Down from the mountain the hero came, and he boldly strode into the, uh, Backstop Inn. It was kind of a baseball-themed place bragging of the “biggest screens on the west side of Denver.” He surveyed the scene: two guys with baseball caps staring at a screen above the bar, three more at a corner table arguing about something, and a skinny young girl behind the bar.

He settled on a stool and Miss Chirpy – that’s what he would come to call her, Miss Chirpy – came over and asked what he wanted. Our hero said, “Uh, whiskey … of some sort.”

“You mean like scotch? Bourbon? What?”

He noticed that the two guys at the bar were listening in, and he tried to turn to look at them, but his siezed-up neck sent pain ricocheting through his system. He winced, and something in their look changed, as well.

“Uh,” our hero said, and he looked around at all the bottles. “Jack Daniels”?

“Sure!” she chirped, and whirled around.
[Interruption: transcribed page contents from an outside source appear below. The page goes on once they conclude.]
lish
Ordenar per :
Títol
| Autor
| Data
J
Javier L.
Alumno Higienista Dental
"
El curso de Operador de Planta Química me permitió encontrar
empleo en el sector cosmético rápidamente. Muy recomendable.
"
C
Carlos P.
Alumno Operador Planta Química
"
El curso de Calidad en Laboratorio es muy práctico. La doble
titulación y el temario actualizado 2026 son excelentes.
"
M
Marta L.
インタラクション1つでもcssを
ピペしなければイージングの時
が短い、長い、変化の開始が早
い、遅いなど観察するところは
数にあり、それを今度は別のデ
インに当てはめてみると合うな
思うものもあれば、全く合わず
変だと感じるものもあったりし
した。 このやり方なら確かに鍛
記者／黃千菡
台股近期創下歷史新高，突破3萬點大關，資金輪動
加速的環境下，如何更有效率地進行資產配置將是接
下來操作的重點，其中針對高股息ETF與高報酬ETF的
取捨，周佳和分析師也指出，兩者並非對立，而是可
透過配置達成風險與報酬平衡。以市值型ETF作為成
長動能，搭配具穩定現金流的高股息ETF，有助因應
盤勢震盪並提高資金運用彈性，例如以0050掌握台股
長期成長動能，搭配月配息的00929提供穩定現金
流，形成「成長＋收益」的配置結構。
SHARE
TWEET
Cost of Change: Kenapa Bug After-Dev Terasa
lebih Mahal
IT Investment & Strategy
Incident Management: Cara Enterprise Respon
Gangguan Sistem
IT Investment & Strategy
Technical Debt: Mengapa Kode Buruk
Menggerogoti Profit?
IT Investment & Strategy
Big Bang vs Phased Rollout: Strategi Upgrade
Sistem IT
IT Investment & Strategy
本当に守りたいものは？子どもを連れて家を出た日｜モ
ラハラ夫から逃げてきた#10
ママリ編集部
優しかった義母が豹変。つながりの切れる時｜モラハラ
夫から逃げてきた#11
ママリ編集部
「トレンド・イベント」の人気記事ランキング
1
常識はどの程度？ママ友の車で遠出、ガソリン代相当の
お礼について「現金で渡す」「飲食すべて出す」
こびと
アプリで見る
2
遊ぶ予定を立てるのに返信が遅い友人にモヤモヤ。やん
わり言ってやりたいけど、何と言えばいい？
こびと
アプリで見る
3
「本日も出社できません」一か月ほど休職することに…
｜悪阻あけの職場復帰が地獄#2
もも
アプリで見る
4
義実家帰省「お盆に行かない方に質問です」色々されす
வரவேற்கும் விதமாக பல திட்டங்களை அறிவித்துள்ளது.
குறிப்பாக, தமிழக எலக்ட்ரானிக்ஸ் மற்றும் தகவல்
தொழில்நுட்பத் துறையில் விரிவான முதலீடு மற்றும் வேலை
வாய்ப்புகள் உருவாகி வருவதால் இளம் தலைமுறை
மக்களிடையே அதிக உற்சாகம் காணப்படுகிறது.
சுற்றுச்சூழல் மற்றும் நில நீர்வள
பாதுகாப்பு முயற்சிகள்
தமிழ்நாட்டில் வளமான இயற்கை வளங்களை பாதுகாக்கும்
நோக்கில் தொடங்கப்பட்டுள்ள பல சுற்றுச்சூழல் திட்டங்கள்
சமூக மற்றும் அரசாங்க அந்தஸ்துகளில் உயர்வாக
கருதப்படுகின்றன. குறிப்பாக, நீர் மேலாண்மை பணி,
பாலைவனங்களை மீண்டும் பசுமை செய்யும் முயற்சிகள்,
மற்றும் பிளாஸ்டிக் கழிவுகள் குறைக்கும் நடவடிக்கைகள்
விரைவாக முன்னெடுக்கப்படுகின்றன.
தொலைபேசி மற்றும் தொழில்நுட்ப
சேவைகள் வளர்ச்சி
She came back with the bottle and said, “Ice?”

Our hero really wanted to say no, but the idea of pure whiskey was actually daunting. So he went with ice, and Miss Chirpy poured him a shot.

“Any game you want on,” Miss Chirpy asked.

“No,” he said, “just in for a drink. Had a crappy drive to get here.” Indeed, he thought, ‘twas a most perilous journey.

“Where’d ya come from?” she said. She was being mighty chirpy. Dublin tried to bring the glass to his mouth, and another rocket of pain went through his shoulders. He also smelled the whiskey, and it was awful.

“I, uh,” he paused, looked at the whiskey, and forced down a sip. It tasted like burning. The guys at the bar were definitely watching him now. “Boise,” he said, but it seemed like his voice didn’t sound right.

“Come in for some skiing?” That would be the fun, chirpy thing, of course.

“No, I’m moving here. I’m supposed to be moving into my apartment in a few days.”

“My boyfriend just got a new apartment,” Miss Chirpy said.

Dublin looked at her and wondered how the boyfriend had gotten into the conversation. He sipped more whiskey. It tasted worse. The hero should have gotten a beer.

Miss Chirpy whirled off to do who knows what, and Dublin looked around. His arrival in Denver was complete, he had conquered the snowy mountains, he had gotten his whiskey, and Miss Chirpy has a boyfriend. Our hero noticed there was a baseball game on the big screen.